Rhys, however, had an older, bastard, son, Maelgwn, who had become a bitter rival of his brother; Welsh inheritance law allowed bastards to inherit, but Rhys preferred the English practice, which did not, and had been grooming Gruffydd as his successor. Maelgwn attacked Cemais, and took it from Gruffydd, eventually imprisoning his own father—Rhys—in Nevern castle; a younger son, Hywel, eventually released him. When war broke out upon Rhys's death in 1197, between Maelgwn and Gruffydd, William fitz Martin re-established his control of Kemes, founding a new caput at Newport; the eventual victor of the war—Maelgwn—did not displace him.

===13th century===
Kemes remained with William's descendants during the 13th century; even though it was captured by Llywelyn Fawr in 1215 and his grandson in 1257, on both occasions the Fitz-Martins successfully recovered it. In 1326, two years after his similarly named father, the reigning Lord Martin (the Fitz having been dropped earlier in the previous century) died childless, and the Lordship was inherited by his sister, Joan, and her husband, James Audley. The Barons Audley arising from their marriage held the Lordship of Kemes until 1497, when the 7th Baron Audley rebelled against King Henry VII, failed, and was thus executed for high treason, with his lands declared forfeit.
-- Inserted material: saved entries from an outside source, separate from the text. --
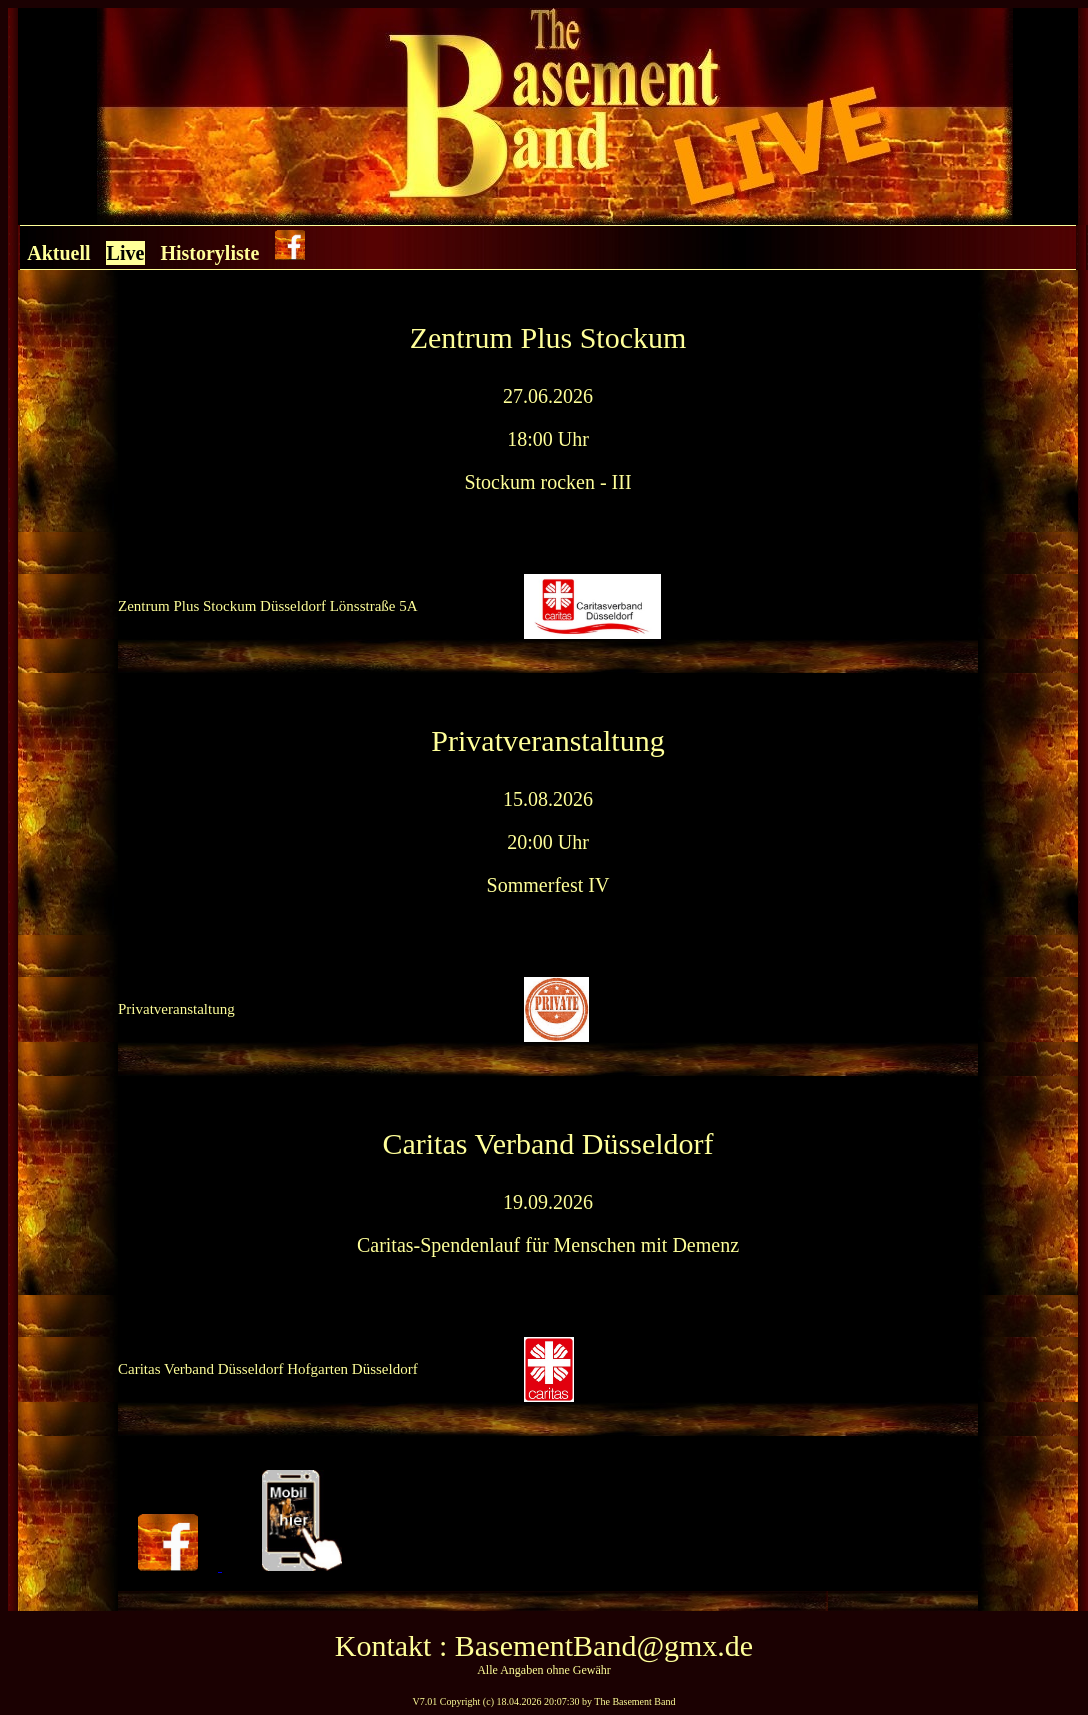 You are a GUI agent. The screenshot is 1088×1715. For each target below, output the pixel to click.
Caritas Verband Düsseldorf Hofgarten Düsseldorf (268, 1369)
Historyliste (209, 253)
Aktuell (58, 253)
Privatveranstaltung (176, 1009)
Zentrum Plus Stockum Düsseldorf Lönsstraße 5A (268, 606)
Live (126, 253)
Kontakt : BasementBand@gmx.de (544, 1645)
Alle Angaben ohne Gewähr (544, 1670) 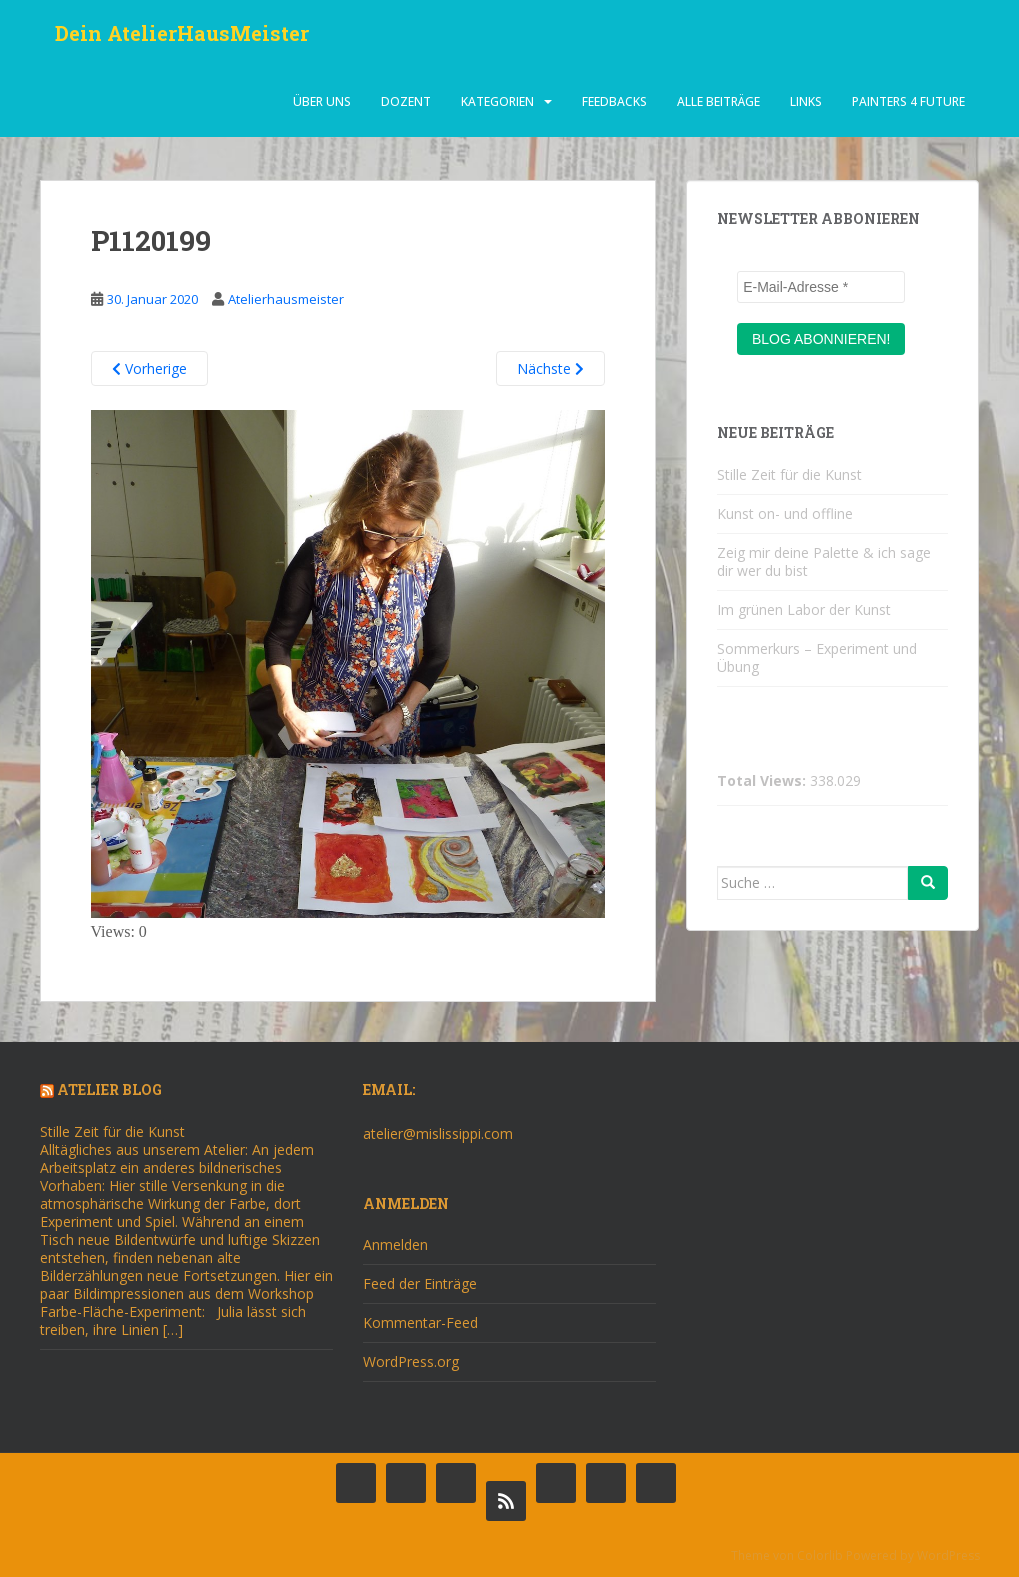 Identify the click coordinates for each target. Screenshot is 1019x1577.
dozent (406, 104)
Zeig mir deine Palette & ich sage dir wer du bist (824, 561)
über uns (322, 104)
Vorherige (149, 368)
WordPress (948, 1555)
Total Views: (763, 781)
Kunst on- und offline (785, 513)
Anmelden (395, 1244)
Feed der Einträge (420, 1283)
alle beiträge (718, 104)
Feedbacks (614, 104)
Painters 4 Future (908, 104)
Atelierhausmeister (286, 299)
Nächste (550, 368)
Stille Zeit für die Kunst (789, 474)
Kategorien (497, 104)
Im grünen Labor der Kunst (804, 609)
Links (806, 104)
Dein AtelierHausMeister (182, 35)
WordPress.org (411, 1361)
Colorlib (820, 1555)
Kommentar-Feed (420, 1322)
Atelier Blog (109, 1089)
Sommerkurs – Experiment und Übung (817, 657) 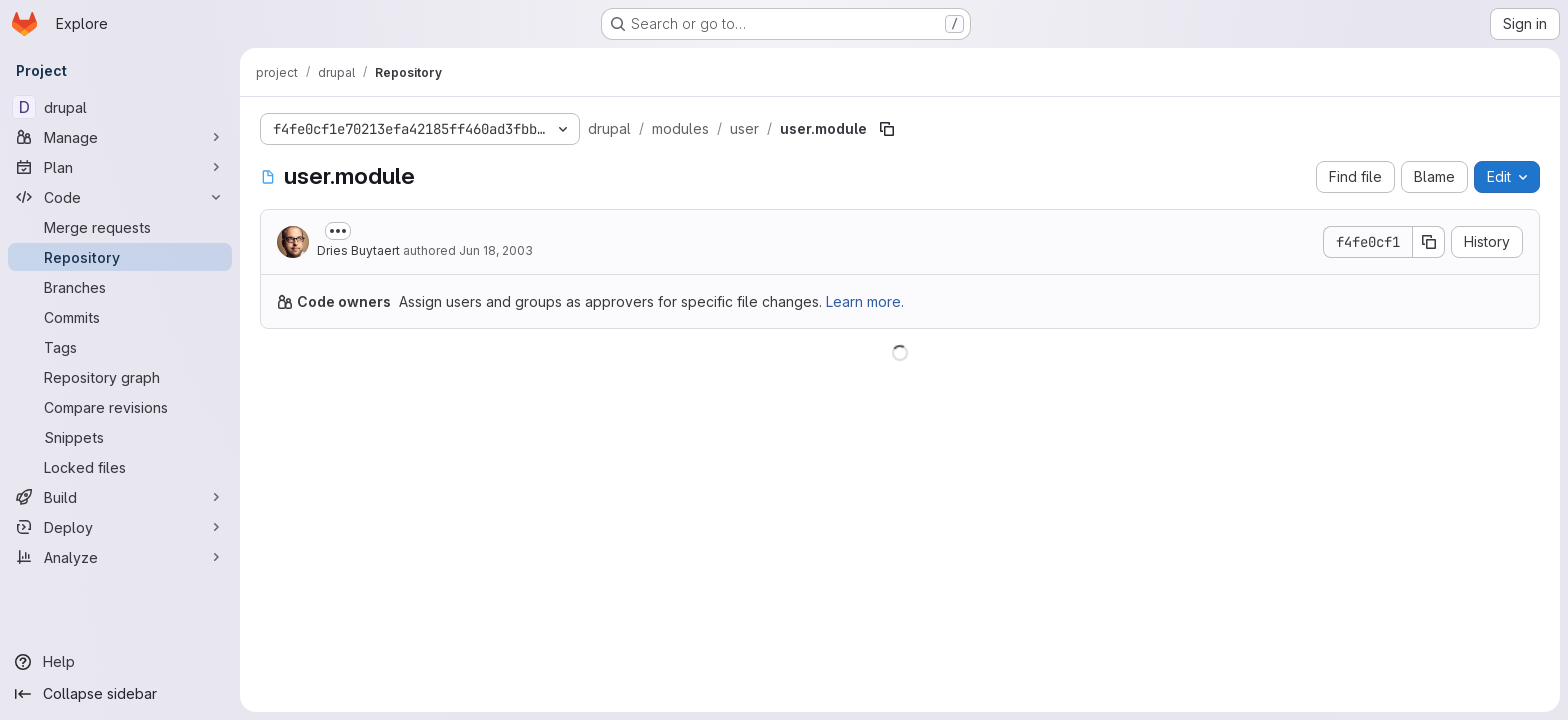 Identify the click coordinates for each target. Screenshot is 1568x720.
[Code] (120, 197)
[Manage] (120, 137)
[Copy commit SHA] (1429, 242)
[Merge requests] (120, 227)
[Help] (120, 662)
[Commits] (120, 317)
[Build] (120, 497)
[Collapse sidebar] (120, 694)
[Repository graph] (120, 377)
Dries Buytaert (358, 250)
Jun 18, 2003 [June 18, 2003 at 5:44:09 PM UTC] (496, 250)
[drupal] (120, 107)
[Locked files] (120, 467)
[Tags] (120, 347)
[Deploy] (120, 527)
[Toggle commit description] (338, 231)
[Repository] (120, 257)
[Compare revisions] (120, 407)
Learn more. (865, 301)
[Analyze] (120, 557)
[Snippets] (120, 437)
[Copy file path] (887, 129)
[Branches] (120, 287)
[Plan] (120, 167) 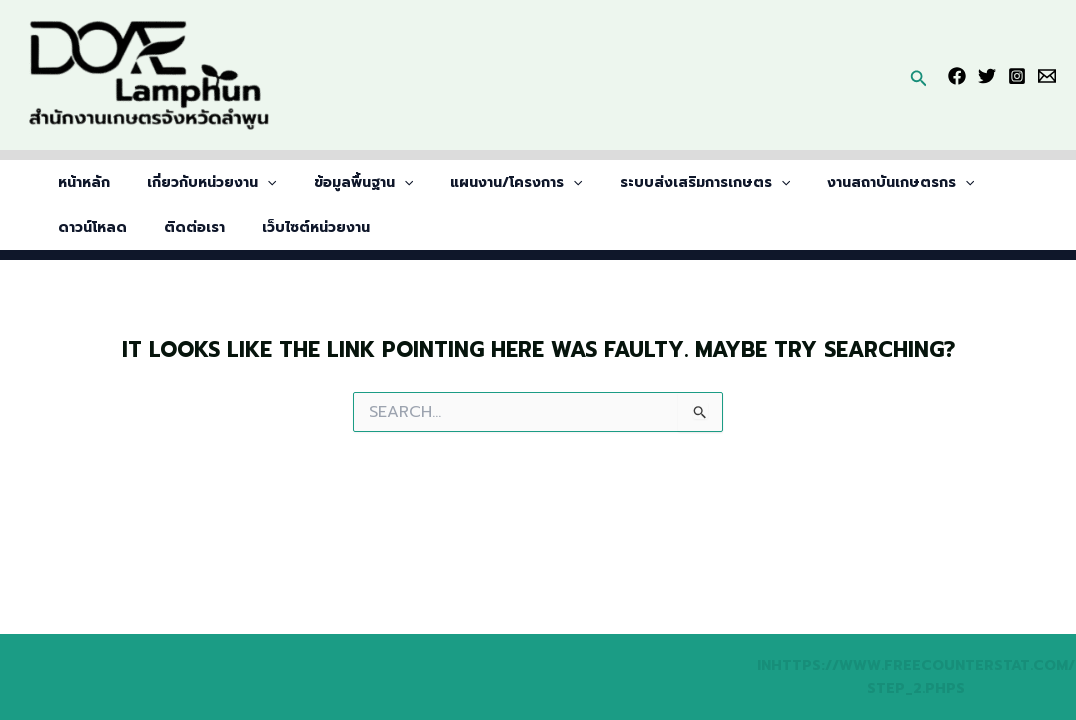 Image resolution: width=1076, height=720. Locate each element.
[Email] (1047, 76)
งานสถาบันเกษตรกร (851, 182)
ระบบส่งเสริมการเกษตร (664, 182)
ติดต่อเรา (84, 227)
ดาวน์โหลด (987, 182)
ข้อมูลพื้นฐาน (340, 182)
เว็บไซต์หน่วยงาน (197, 227)
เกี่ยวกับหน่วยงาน (198, 182)
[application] (254, 182)
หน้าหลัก (80, 182)
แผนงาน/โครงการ (485, 182)
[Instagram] (1017, 76)
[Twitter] (987, 76)
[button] (919, 75)
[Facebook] (957, 76)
===16th century Pembrokeshire ===
In 1534, Henry VIII transferred the lands from the crown to John Tuchet, 8th Baron Audley, as an English feudal barony. Henry had already decided upon the course which would see the status of Marcher Lord entirely abolished the following year, by the first of the Laws in Wales Acts. This Act transformed the former Marcher Lordship of Kemes and the surrounding Marcher Lordship of Pembroke (together with Dewisland) into Pembrokeshire. Pembrokeshire was administratively subdivided into Hundreds, with Cemais largely falling into the new Hundred named Cemais, except for the parish of Llantood (which became part of the neighbouring Cilgerran hundred). A small portion of the former Cantref of Gwarthaf was also included in the Hundred of Cemais.

John sold the feudal barony of Cemais two years later, to a local lawyer, William Owen. He was succeeded in 1574 by his son, George Owen, whose antiquarian interests led him to produce a detailed parish-by-parish description of the Lordship in his second book as well as a detailed description of the boundaries of the hundred.